Supplied material Start Marker
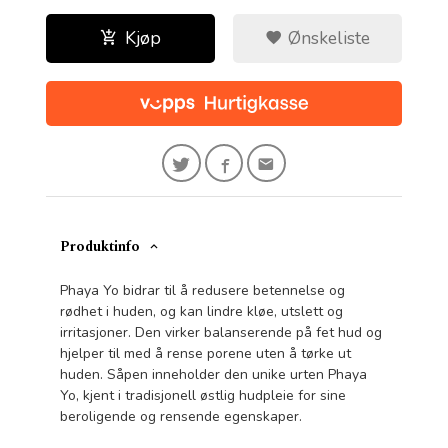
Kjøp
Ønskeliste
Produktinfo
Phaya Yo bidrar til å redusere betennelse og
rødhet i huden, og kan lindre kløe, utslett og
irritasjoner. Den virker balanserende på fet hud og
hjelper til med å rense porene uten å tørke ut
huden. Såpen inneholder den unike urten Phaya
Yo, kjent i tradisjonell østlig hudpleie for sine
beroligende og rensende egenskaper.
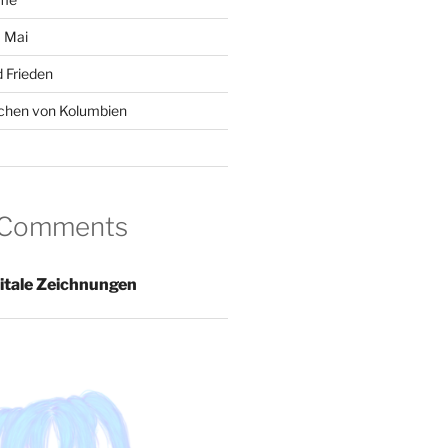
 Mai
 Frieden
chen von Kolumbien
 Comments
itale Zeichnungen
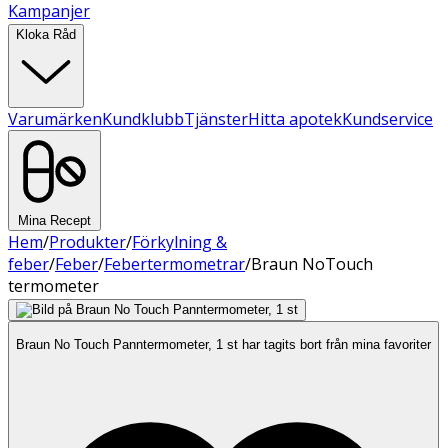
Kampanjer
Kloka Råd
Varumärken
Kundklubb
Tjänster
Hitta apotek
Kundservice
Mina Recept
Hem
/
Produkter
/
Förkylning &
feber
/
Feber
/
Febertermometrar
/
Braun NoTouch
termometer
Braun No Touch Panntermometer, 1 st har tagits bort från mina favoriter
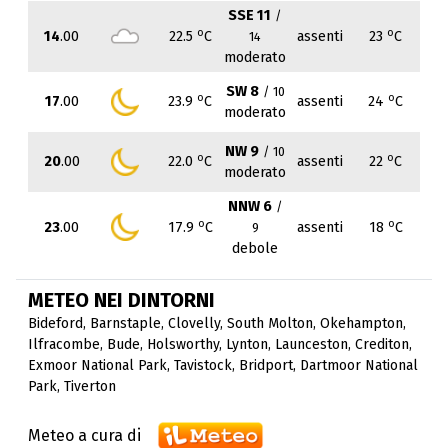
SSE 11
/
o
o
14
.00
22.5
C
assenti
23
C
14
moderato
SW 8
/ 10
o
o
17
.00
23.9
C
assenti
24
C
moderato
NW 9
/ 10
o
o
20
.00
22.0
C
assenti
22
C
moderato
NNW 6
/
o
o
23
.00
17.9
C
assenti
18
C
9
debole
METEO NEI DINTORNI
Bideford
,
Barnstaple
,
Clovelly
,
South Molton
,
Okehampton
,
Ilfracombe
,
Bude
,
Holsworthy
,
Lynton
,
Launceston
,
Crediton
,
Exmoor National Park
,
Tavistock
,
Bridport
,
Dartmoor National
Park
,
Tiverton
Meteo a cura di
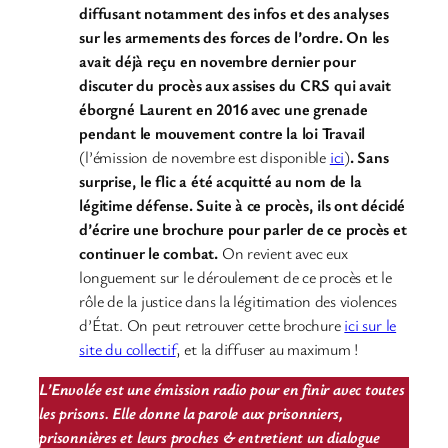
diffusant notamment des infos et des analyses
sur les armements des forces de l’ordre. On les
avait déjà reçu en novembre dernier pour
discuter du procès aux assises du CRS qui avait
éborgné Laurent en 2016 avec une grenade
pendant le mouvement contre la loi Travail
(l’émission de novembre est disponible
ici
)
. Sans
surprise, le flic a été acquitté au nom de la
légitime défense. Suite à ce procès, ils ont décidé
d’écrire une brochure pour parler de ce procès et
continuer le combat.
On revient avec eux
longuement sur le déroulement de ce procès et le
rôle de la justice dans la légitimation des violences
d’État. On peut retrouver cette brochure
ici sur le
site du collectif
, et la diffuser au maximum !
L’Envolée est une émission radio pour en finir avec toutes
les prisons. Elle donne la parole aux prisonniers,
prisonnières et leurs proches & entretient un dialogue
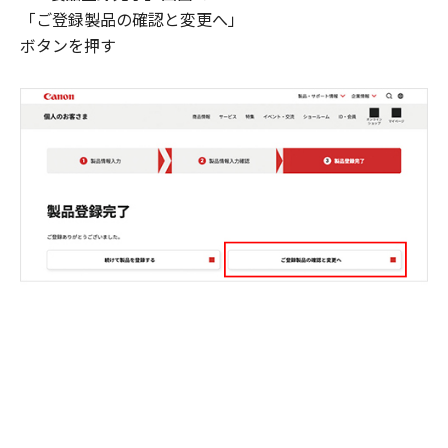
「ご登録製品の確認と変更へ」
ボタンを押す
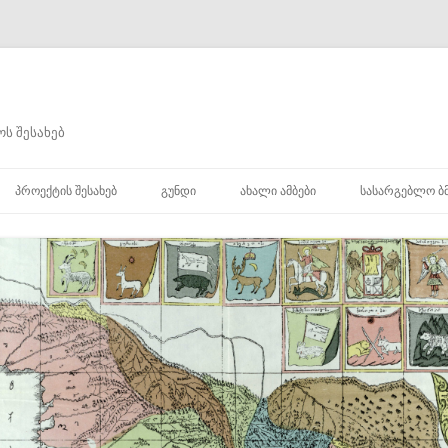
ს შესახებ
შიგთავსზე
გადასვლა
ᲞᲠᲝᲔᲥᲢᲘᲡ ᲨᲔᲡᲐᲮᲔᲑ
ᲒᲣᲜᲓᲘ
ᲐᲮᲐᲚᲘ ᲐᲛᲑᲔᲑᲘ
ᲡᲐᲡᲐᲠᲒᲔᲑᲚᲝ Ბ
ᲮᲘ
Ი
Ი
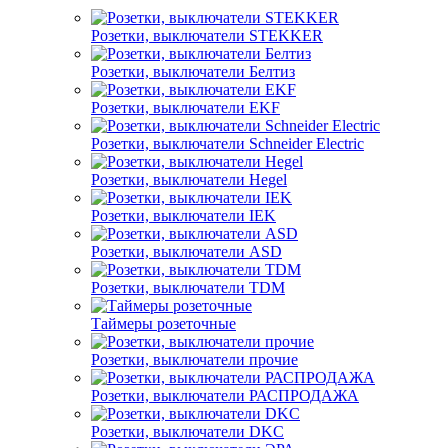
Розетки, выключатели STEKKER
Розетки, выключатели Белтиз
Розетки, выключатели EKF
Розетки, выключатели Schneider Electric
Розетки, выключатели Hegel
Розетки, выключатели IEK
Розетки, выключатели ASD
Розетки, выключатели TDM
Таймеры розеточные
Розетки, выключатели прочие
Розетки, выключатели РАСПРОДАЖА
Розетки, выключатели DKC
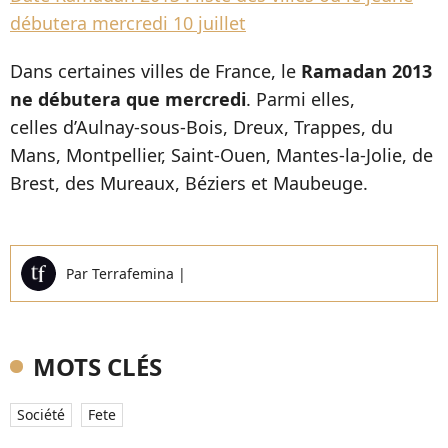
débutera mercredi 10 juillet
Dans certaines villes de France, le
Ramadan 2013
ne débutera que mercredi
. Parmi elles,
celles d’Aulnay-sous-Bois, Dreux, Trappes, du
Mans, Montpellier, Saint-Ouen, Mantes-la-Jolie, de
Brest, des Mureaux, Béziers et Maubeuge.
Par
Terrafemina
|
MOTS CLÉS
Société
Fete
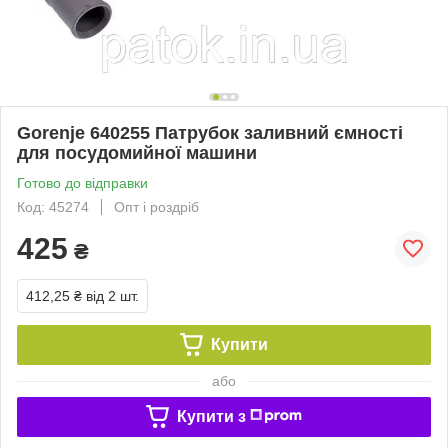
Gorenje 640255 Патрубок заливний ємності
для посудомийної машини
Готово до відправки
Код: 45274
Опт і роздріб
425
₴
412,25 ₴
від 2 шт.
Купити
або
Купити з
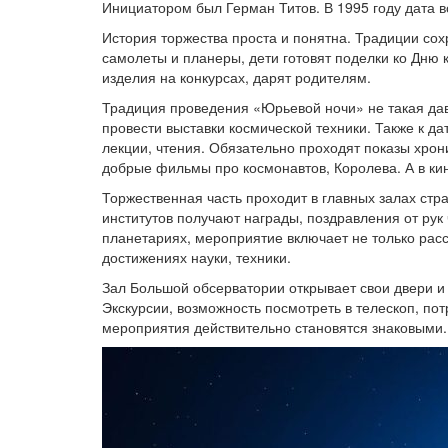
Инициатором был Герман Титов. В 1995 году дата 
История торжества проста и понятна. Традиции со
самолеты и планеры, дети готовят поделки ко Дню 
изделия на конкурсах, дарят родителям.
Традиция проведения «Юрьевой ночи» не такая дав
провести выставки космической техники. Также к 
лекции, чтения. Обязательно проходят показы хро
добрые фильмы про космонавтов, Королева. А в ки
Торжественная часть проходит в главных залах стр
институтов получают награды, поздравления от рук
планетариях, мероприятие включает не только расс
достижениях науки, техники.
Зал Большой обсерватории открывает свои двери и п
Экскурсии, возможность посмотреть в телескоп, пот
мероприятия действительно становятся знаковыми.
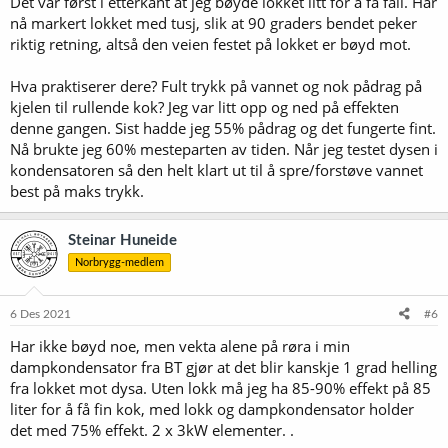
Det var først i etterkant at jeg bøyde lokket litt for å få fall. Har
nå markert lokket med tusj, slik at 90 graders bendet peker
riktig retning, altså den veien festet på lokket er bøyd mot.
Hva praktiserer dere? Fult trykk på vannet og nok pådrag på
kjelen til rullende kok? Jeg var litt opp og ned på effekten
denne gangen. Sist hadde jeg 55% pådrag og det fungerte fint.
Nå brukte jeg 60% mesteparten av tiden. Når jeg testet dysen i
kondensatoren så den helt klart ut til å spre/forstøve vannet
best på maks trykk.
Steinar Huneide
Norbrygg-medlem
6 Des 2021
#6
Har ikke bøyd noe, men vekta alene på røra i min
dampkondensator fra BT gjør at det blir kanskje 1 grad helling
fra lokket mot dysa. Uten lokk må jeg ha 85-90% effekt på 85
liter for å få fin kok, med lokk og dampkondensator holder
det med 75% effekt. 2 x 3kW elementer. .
Supplied material End Marker
* What you need to do
Apart from its pictures, the material above should be repeated exactly.

* Solved problem
Kjøp
Ønskeliste
Produktinfo
Phaya Yo bidrar til å redusere betennelse og
rødhet i huden, og kan lindre kløe, utslett og
irritasjoner. Den virker balanserende på fet hud og
hjelper til med å rense porene uten å tørke ut
huden. Såpen inneholder den unike urten Phaya
Yo, kjent i tradisjonell østlig hudpleie for sine
beroligende og rensende egenskaper.
 Mai
 Frieden
chen von Kolumbien
 Comments
itale Zeichnungen
Kampanjer
Kloka Råd
Varumärken
Kundklubb
Tjänster
Hitta apotek
Kundservice
Mina Recept
Hem
/
Produkter
/
Förkylning &
feber
/
Feber
/
Febertermometrar
/
Braun NoTouch
termometer
Braun No Touch Panntermometer, 1 st har tagits bort från mina favoriter
SSE 11
/
o
o
14
.00
22.5
C
assenti
23
C
14
moderato
SW 8
/ 10
o
o
17
.00
23.9
C
assenti
24
C
moderato
NW 9
/ 10
o
o
20
.00
22.0
C
assenti
22
C
moderato
NNW 6
/
o
o
23
.00
17.9
C
assenti
18
C
9
debole
METEO NEI DINTORNI
Bideford
,
Barnstaple
,
Clovelly
,
South Molton
,
Okehampton
,
Ilfracombe
,
Bude
,
Holsworthy
,
Lynton
,
Launceston
,
Crediton
,
Exmoor National Park
,
Tavistock
,
Bridport
,
Dartmoor National
Park
,
Tiverton
Meteo a cura di
diffusant notamment des infos et des analyses
sur les armements des forces de l’ordre. On les
avait déjà reçu en novembre dernier pour
discuter du procès aux assises du CRS qui avait
éborgné Laurent en 2016 avec une grenade
pendant le mouvement contre la loi Travail
(l’émission de novembre est disponible
ici
)
. Sans
surprise, le flic a été acquitté au nom de la
légitime défense. Suite à ce procès, ils ont décidé
d’écrire une brochure pour parler de ce procès et
continuer le combat.
On revient avec eux
longuement sur le déroulement de ce procès et le
rôle de la justice dans la légitimation des violences
d’État. On peut retrouver cette brochure
ici sur le
site du collectif
, et la diffuser au maximum !
L’Envolée est une émission radio pour en finir avec toutes
les prisons. Elle donne la parole aux prisonniers,
prisonnières et leurs proches & entretient un dialogue
「ご登録製品の確認と変更へ」
ボタンを押す
ს შესახებ
შიგთავსზე
გადასვლა
ᲞᲠᲝᲔᲥᲢᲘᲡ ᲨᲔᲡᲐᲮᲔᲑ
ᲒᲣᲜᲓᲘ
ᲐᲮᲐᲚᲘ ᲐᲛᲑᲔᲑᲘ
ᲡᲐᲡᲐᲠᲒᲔᲑᲚᲝ Ბ
ᲮᲘ
Ი
Ი
Розетки, выключатели STEKKER
Розетки, выключатели Белтиз
Розетки, выключатели EKF
Розетки, выключатели Schneider Electric
Розетки, выключатели Hegel
Розетки, выключатели IEK
Розетки, выключатели ASD
Розетки, выключатели TDM
Таймеры розеточные
Розетки, выключатели прочие
Розетки, выключатели РАСПРОДАЖА
Розетки, выключатели DKC
débutera mercredi 10 juillet
Dans certaines villes de France, le
Ramadan 2013
ne débutera que mercredi
. Parmi elles,
celles d’Aulnay-sous-Bois, Dreux, Trappes, du
Mans, Montpellier, Saint-Ouen, Mantes-la-Jolie, de
Brest, des Mureaux, Béziers et Maubeuge.
Par
Terrafemina
|
MOTS CLÉS
Société
Fete
Gorenje 640255 Патрубок заливний ємності
для посудомийної машини
Готово до відправки
Код: 45274
Опт і роздріб
425
₴
412,25 ₴
від 2 шт.
Купити
або
Купити з
Инициатором был Герман Титов. В 1995 году дата 
История торжества проста и понятна. Традиции со
самолеты и планеры, дети готовят поделки ко Дню 
изделия на конкурсах, дарят родителям.
Традиция проведения «Юрьевой ночи» не такая дав
провести выставки космической техники. Также к 
лекции, чтения. Обязательно проходят показы хро
добрые фильмы про космонавтов, Королева. А в ки
Торжественная часть проходит в главных залах стр
институтов получают награды, поздравления от рук
планетариях, мероприятие включает не только расс
достижениях науки, техники.
Зал Большой обсерватории открывает свои двери и п
Экскурсии, возможность посмотреть в телескоп, пот
мероприятия действительно становятся знаковыми.
Det var først i etterkant at jeg bøyde lokket litt for å få fall. Har
nå markert lokket med tusj, slik at 90 graders bendet peker
riktig retning, altså den veien festet på lokket er bøyd mot.
Hva praktiserer dere? Fult trykk på vannet og nok pådrag på
kjelen til rullende kok? Jeg var litt opp og ned på effekten
denne gangen. Sist hadde jeg 55% pådrag og det fungerte fint.
Nå brukte jeg 60% mesteparten av tiden. Når jeg testet dysen i
kondensatoren så den helt klart ut til å spre/forstøve vannet
best på maks trykk.
Steinar Huneide
Norbrygg-medlem
6 Des 2021
#6
Har ikke bøyd noe, men vekta alene på røra i min
dampkondensator fra BT gjør at det blir kanskje 1 grad helling
fra lokket mot dysa. Uten lokk må jeg ha 85-90% effekt på 85
liter for å få fin kok, med lokk og dampkondensator holder
det med 75% effekt. 2 x 3kW elementer. .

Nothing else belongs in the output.